My understanding is that it is using SIMD CPU extensions, but according to some, at least some of its functionality is making use of multiprocessing (via openMP?). On the other hand, there are lots of questions here on SO (example) about speeding operations on numpy arrays up by using multiprocessing.
I have not seen numpy definitely use multiple cores at once, although it looks as if sometimes two cores (on an 8-core machine) are in use. But I may have been using the "wrong" functions for that, or using them in the wrong way, or maybe my matrices are too small to make it worth it?
The question therefore:
Are there some numpy functions which can use multiple processes on a shared-memory machine, either via openMP or some other means?
If yes, is there some place in the numpy documentation with a definite list of those functions?
And in that case, is there some documentation on what a user of numpy would have to do to make sure they use all available CPU cores, or some specific predetermined number of cores?

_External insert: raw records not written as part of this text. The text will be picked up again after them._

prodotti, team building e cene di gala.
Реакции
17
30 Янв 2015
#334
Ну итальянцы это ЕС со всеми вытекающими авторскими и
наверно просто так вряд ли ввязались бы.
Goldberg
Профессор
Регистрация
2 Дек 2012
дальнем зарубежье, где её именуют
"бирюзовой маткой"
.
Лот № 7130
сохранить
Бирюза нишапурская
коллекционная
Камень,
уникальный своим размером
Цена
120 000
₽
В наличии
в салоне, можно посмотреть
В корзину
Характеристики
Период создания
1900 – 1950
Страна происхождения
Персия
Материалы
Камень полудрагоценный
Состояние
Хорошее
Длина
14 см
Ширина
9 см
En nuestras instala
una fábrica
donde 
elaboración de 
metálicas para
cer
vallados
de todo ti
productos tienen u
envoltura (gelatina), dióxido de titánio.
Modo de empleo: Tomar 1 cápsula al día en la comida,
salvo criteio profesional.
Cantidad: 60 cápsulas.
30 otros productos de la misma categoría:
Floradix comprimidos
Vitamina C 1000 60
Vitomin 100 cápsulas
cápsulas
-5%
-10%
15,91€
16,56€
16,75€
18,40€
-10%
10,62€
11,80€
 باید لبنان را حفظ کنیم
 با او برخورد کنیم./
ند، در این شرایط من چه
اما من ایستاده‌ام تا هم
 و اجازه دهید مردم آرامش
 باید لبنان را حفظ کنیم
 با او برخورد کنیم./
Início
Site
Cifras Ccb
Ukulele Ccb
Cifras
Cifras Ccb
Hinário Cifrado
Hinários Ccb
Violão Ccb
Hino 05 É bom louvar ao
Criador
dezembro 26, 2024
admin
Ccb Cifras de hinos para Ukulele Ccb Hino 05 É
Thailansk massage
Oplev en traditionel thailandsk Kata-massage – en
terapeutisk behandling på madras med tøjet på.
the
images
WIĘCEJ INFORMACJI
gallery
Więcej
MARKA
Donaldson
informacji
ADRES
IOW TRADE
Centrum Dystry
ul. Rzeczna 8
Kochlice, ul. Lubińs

I'm aware that there are libraries which permit splitting numpy arrays and such up across multiple machines or compute nodes, but I suspect the use case for that is either with being able to handle more data than fits into local RAM, or speeding processing up more than what a single multi-core machine can achieve. This is however not what this question is about.
Update
Given the comment by @talonmies (who states that by default there's no such functionality in numpy, and it would depend on LAPACK and BLAS): What's the easiest way to obtain a suitably-compiled numpy version which makes use of multiple CPU cores (and hopefully also SIMD extensions)?
Or is the reason why numpy doesn't usually multiprocess that most people for whom that is important have already switched to using Multiprocessing or things like dask to handle multiple cores explicitly rather than having only the numpy bits accelerated implicitly?